▶ [ABOUT THIS EXERCISE] Using the entries that follow, write out the line containing "https://xanderedvf559461.angelinsblog.com/profil", the line containing "- 5 p.m. CT", and every line between them, exactly and nothing else.

▶ [Stored data entries]

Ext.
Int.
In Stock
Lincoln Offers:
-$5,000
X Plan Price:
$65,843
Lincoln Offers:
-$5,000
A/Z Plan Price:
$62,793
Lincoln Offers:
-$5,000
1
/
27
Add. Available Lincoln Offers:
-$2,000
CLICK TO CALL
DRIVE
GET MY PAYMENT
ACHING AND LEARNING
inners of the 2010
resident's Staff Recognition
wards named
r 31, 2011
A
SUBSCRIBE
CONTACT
---
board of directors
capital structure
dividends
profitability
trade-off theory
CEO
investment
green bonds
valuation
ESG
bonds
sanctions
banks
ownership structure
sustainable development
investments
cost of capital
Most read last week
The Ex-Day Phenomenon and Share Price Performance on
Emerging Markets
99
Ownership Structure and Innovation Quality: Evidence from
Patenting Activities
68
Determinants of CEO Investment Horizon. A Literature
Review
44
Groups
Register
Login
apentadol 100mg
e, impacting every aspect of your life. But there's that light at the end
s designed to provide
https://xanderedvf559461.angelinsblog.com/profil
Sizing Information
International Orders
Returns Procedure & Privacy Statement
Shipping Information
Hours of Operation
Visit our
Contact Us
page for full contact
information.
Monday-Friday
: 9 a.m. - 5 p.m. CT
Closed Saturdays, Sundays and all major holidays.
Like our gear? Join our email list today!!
* * *
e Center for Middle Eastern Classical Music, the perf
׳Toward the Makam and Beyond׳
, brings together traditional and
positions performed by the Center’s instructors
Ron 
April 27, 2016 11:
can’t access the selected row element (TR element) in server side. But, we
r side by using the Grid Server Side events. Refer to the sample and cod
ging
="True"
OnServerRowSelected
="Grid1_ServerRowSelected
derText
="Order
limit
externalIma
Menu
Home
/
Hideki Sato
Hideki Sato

▶ [ANSWER FOR THE TASK]
https://xanderedvf559461.angelinsblog.com/profil
Sizing Information
International Orders
Returns Procedure & Privacy Statement
Shipping Information
Hours of Operation
Visit our
Contact Us
page for full contact
information.
Monday-Friday
: 9 a.m. - 5 p.m. CT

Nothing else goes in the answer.